May 14, 2007 at 7:50 am
Really easy question:
How do I write a SQL statement where I want one field unique (MasterCodeID) but several other columns from the same table, say Field 1, Field 2 that are not unique?
Thanks
Sam
May 14, 2007 at 8:13 am
A little more information would be helpful. The structure of the table and a couple of test records would be even more helpful. From your initial request a simple select "Select * from TableA where MasterCodeID = 134" would meet your requirements if masterCodeID were repeated in the table several times for different records.
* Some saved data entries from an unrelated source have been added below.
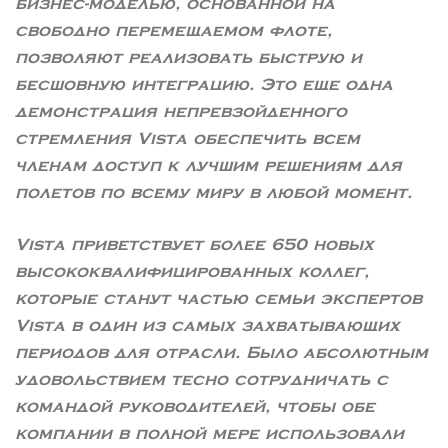
бизнес-моделью, основанной на
свободно перемещаемом флоте,
позволяют реализовать быструю и
бесшовную интеграцию. Это еще одна
демонстрация непревзойденного
стремления Vista обеспечить всем
членам доступ к лучшим решениям для
полетов по всему миру в любой момент.
Vista приветствует более 650 новых
высококвалифицированных коллег,
которые станут частью семьи экспертов
Vista в один из самых захватывающих
периодов для отрасли. Было абсолютным
удовольствием тесно сотрудничать с
командой руководителей, чтобы обе
компании в полной мере использовали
Based on the information given I doubt you'll get anything more helpful unless we have a clairvoyant out there.
James.
May 14, 2007 at 9:04 am
As JLK mentioned, I'm not getting what you are trying to accomplish. The only thing that pops into my head is that maybe you are misunderstanding how SELECT DISTINCT works, and are assuming that it requires each column to be unique. It doesn't do that, as it only requires that the entire row be unique, thus:
SELECT DISTINCT MasterCodeID, Field 1, Field 2, Field 3 FROM TableA would only return those rows where all four combined create a unique row. The best explanation I can give is assuming they are all varchars, DISTINCT would only eliminate those in which the concatenated results of all of the selected fields are duplicates of another row.
The only other thing I can think that you're looking for is one row per MasterCodeID, but then which values from Field1, 2, and 3 do you want to display?
May 15, 2007 at 9:42 am
To strictly answer you question you could:
Select distinct(MasterCodeID),Min(othercolum),max(anothercolum) ...
could be used to get something from the other non-distinct colums. You choose the aggregate function that suits your purposes.